I think of you often. The way you used to mean so much, yet gave so little. The way you drew me in, made me want to morph into something different, altered my perception, changed my soul.

Your heart didn’t know what your words did to me — Did your mind? I was a passing fancy — An object to enjoy as long as possible before tossing me off into the wind. At the time, you loved me… Maybe? Maybe — Maybe just snippets of me. Now, years later — I simply don’t know.

Long after I ceased to exist for you, I still remember what you felt like. Your scent. Your swagger. You… as you appeared to me in your tortured glory.

No, you never intended to imprint yourself on me and, seriously, I never wanted it… But it happened. Looking back at it, whatever it is, all of this seems so inevitable. When it comes to tragic figures, I can’t stay away and you always paint yourself so tragically. Like some pained poet living in the words of others, yet never truly filling your own skin.

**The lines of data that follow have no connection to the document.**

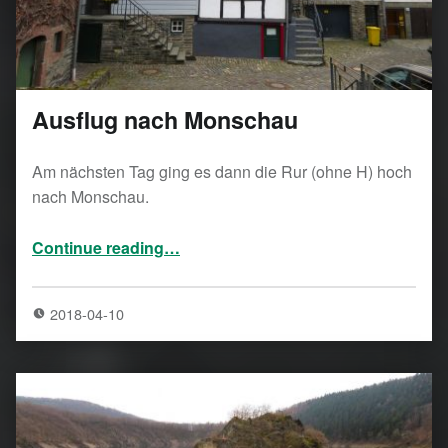
Ausflug nach Monschau
Am nächsten Tag ging es dann die Rur (ohne H) hoch
nach Monschau.
“Ausflug nach Monschau”
Continue reading
…
2018-04-10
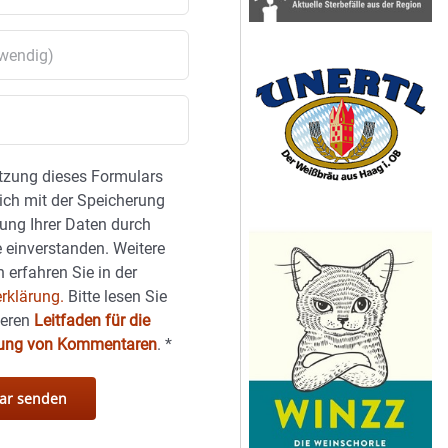
tzung dieses Formulars
sich mit der Speicherung
ung Ihrer Daten durch
 einverstanden. Weitere
 erfahren Sie in der
rklärung.
Bitte lesen Sie
seren
Leitfaden für die
hung von Kommentaren
.
*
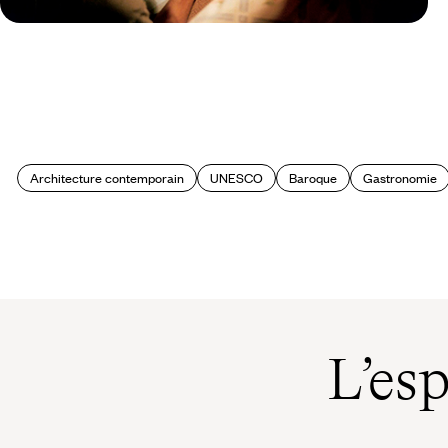
Guide Pratique
Quand partir en Autriche ?
Architecture contemporain
UNESCO
Baroque
Gastronomie
L’es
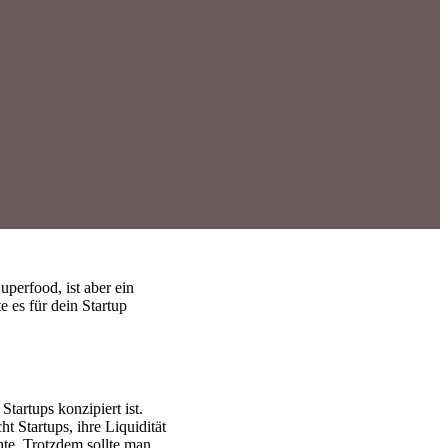
perfood, ist aber ein
 es für dein Startup
tartups konzipiert ist.
 Startups, ihre Liquidität
hte. Trotzdem sollte man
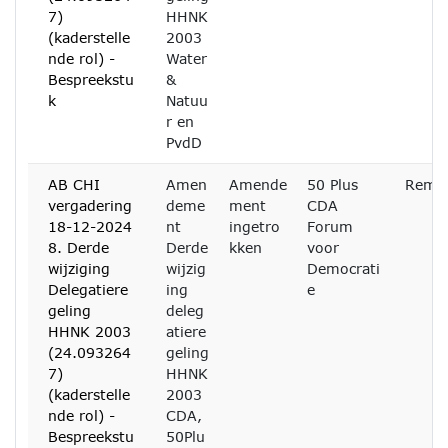
7)
HHNK
(kaderstelle
2003
nde rol) -
Water
Bespreekstu
&
k
Natuu
r en
PvdD
AB CHI
Amen
Amende
50 Plus
Remc
vergadering
deme
ment
CDA
18-12-2024
nt
ingetro
Forum
8. Derde
Derde
kken
voor
wijziging
wijzig
Democrati
Delegatiere
ing
e
geling
deleg
HHNK 2003
atiere
(24.093264
geling
7)
HHNK
(kaderstelle
2003
nde rol) -
CDA,
Bespreekstu
50Plu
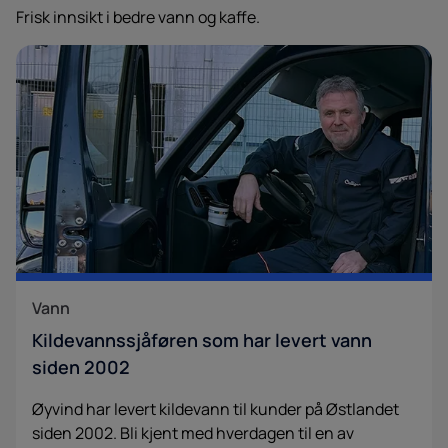
Frisk innsikt i bedre vann og kaffe.
Vann
Kildevannssjåføren som har levert vann
siden 2002
Øyvind har levert kildevann til kunder på Østlandet
siden 2002. Bli kjent med hverdagen til en av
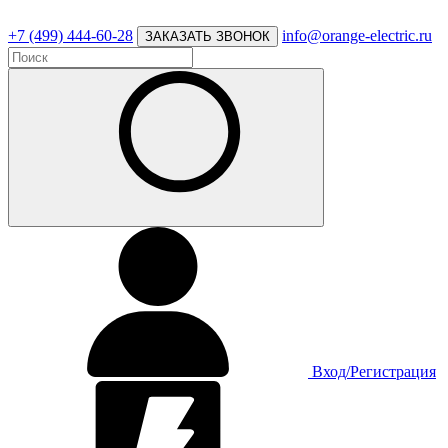
+7 (499) 444-60-28
info@orange-electric.ru
ЗАКАЗАТЬ ЗВОНОК
Вход/Регистрация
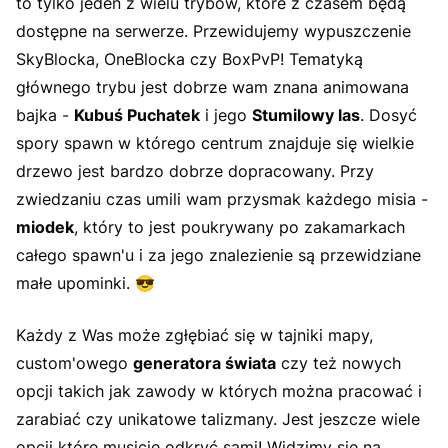
to tylko jeden z wielu trybów, które z czasem będą
dostępne na serwerze. Przewidujemy wypuszczenie
SkyBlocka, OneBlocka czy BoxPvP! Tematyką
głównego trybu jest dobrze wam znana animowana
bajka -
Kubuś Puchatek
i jego
Stumilowy las
. Dosyć
spory spawn w którego centrum znajduje się wielkie
drzewo jest bardzo dobrze dopracowany. Przy
zwiedzaniu czas umili wam przysmak każdego misia -
miodek
, który to jest poukrywany po zakamarkach
całego spawn'u i za jego znalezienie są przewidziane
małe upominki. 😎
Każdy z Was może zgłębiać się w tajniki mapy,
custom'owego
generatora świata
czy też nowych
opcji takich jak zawody w których można pracować i
zarabiać czy unikatowe talizmany. Jest jeszcze wiele
opcji które musicie odkryć sami! Widzimy się na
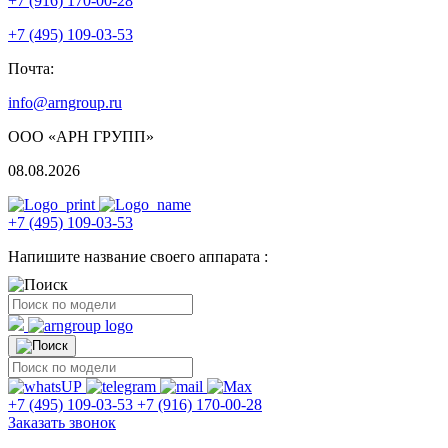
+7 (916) 170-00-28
+7 (495) 109-03-53
Почта:
info@arngroup.ru
ООО «АРН ГРУПП»
08.08.2026
+7 (495) 109-03-53
Напишите название своего аппарата :
+7 (495) 109-03-53
+7 (916) 170-00-28
Заказать звонок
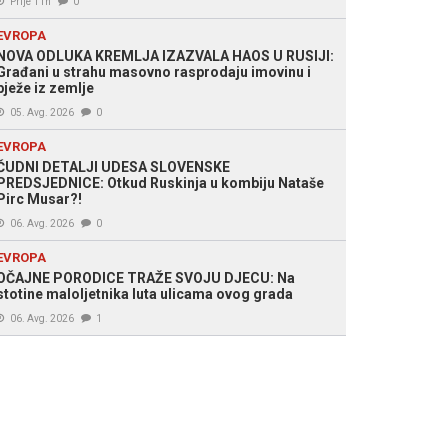
Prije 11h
0
EVROPA
NOVA ODLUKA KREMLJA IZAZVALA HAOS U RUSIJI:
Građani u strahu masovno rasprodaju imovinu i
bježe iz zemlje
05. Avg. 2026
0
EVROPA
ČUDNI DETALJI UDESA SLOVENSKE
PREDSJEDNICE: Otkud Ruskinja u kombiju Nataše
Pirc Musar?!
06. Avg. 2026
0
EVROPA
OČAJNE PORODICE TRAŽE SVOJU DJECU: Na
stotine maloljetnika luta ulicama ovog grada
06. Avg. 2026
1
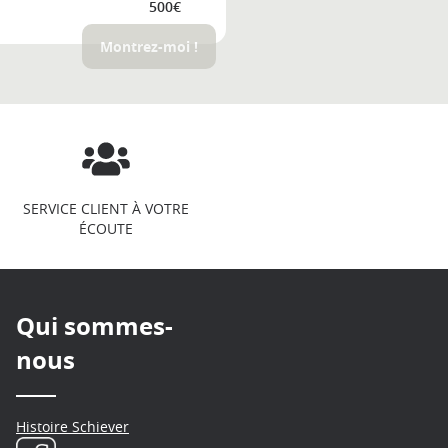
500€
Montrez-moi !
SERVICE CLIENT À VOTRE
ÉCOUTE
Qui sommes-
nous
Histoire Schiever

Even now, with your angst, your dark quotes, the endless mystery of someone we both know never truly existed yet stands before us in the flesh just the same. It makes me wonder who you’ll be next — When all is over, where will you end up?

I heard your voice the other day and it said the cruelest stupidest things. It laughed along with the jokes that were, on some level, about me and others like me. (If we exist — maybe my collective we is just me?) I heard the words. I heard the implication and a message that only I could perceive: “I don’t care about you,” it cried… and I couldn’t anymore. I severed the ties, stopped looking… Stopped caring (as if I could ever really stop caring)… Stopped wanting to notice you.

So… I guess this is goodbye for now. I hope that somewhere along your journey you find yourself hidden behind the facade of what you’ve become.